*** TASK INPUT Section Begins ***
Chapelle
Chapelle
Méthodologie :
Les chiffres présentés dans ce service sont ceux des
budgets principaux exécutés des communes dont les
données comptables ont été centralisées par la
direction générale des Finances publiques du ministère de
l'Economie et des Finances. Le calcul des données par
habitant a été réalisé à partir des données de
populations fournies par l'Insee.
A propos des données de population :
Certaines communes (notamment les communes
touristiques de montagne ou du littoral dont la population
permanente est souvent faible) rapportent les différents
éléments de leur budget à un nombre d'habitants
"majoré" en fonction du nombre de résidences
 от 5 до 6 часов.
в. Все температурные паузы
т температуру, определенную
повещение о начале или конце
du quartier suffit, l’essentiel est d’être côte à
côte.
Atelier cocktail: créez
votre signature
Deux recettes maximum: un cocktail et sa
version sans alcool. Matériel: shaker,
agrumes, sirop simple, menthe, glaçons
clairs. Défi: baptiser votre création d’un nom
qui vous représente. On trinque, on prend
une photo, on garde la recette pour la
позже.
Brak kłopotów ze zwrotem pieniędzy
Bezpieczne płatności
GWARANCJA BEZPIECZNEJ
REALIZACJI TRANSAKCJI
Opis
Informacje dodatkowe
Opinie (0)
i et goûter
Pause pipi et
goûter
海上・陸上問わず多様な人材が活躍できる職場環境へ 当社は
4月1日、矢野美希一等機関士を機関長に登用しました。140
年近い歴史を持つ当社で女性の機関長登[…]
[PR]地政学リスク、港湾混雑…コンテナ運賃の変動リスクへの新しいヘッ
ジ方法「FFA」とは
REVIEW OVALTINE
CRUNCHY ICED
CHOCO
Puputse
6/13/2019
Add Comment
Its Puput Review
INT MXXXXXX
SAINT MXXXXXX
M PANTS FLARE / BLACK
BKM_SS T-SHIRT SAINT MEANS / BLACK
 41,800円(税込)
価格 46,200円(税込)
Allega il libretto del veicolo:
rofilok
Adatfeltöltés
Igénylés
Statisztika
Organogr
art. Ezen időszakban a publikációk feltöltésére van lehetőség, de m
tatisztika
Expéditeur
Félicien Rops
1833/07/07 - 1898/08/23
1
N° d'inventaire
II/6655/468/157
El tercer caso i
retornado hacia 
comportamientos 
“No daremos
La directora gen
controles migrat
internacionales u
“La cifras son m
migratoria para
*** TASK INPUT Section Ends ***
Spot the lines above that mention "BLACK" and copy them.

M PANTS FLARE / BLACK
BKM_SS T-SHIRT SAINT MEANS / BLACK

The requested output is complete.